Based on good reliability and validity of the avoidant/restrictive food intake disorder (ARFID) module for the Eating Disorder Examination (EDE) in its child, adult, and parent version, the present study paves the way for the clinical and research use of the interview-based EDE ARFID module for assessing ARFID across childhood and adolescence.

摘要

目的

本研究对饮食失调检查(EDE)的回避/限制性食物摄入障碍(ARFID)模块2.0及其儿童版(ChEDE)和家长版进行了心理测量评估。
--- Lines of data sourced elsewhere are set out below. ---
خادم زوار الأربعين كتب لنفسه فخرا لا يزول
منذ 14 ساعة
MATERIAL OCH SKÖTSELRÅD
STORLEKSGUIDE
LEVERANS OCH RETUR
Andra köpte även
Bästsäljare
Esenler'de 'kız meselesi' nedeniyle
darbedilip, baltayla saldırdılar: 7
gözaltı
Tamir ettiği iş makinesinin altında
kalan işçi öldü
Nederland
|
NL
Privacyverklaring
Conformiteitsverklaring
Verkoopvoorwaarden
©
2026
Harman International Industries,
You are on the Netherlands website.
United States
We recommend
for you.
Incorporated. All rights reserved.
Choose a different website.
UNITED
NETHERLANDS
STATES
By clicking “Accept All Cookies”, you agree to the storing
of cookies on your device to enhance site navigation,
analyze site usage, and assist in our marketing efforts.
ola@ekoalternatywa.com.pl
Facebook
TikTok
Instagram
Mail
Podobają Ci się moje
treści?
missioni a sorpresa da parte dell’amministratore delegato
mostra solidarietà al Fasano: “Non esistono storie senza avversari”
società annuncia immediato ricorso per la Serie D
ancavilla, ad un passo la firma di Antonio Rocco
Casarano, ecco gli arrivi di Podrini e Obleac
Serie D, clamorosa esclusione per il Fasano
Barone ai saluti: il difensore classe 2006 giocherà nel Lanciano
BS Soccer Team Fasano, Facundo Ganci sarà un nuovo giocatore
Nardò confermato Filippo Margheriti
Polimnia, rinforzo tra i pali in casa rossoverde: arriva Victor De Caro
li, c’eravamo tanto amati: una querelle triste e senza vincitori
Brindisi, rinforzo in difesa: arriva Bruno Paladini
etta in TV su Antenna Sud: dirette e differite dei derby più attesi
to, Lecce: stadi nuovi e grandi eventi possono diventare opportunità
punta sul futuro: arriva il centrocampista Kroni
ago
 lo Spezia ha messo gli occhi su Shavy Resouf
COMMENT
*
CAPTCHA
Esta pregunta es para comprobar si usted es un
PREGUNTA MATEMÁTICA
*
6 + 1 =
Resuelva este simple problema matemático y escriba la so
在寻求治疗限制性喂养或饮食障碍的儿科样本以及未寻求治疗的对照组中,检验了该模块的评分者间信度、亲子一致性及其聚合效度、区分效度和判别效度。

方法

对N = 176名儿童和青少年(0 - 17岁)及其家长施测德国ARFID模块的儿童版、成人版和/或家长版,同时施测(Ch)EDE、成熟的食物回避行为、食物种类和身体自尊测量方法以及客观人体测量指标。

结果

在ARFID模块的所有版本中,均显示出较高至几乎完美的评分者间信度。ARFID诊断的亲子一致性较高。基于访谈评估的回避/限制性食物摄入与问卷评估的食物回避行为、食物种类和客观体重状况之间的中等到较大关联,该模块显示出较高的聚合效度,尤其是儿童版和家长版。回避/限制性食物摄入与体重和体型关注之间的低关联显示出区分效度。患有ARFID的个体在一系列临床特征上与神经性厌食症患者及个体匹配的对照组有显著差异,表明具有判别效度。

讨论

这一全面验证支持EDE ARFID模块是基于自我报告和家长报告对0 - 17岁儿童进行ARFID评估和诊断的有价值工具。针对其他基于访谈的ARFID测量方法对ARFID模块的验证及其在成人样本中的评估尚待进行。

公共意义

基于饮食失调检查(EDE)的回避/限制性食物摄入障碍(ARFID)模块的儿童版、成人版和家长版具有良好的信度和效度,本研究为基于访谈的EDE ARFID模块在儿童期和青少年期评估ARFID的临床和研究应用铺平了道路。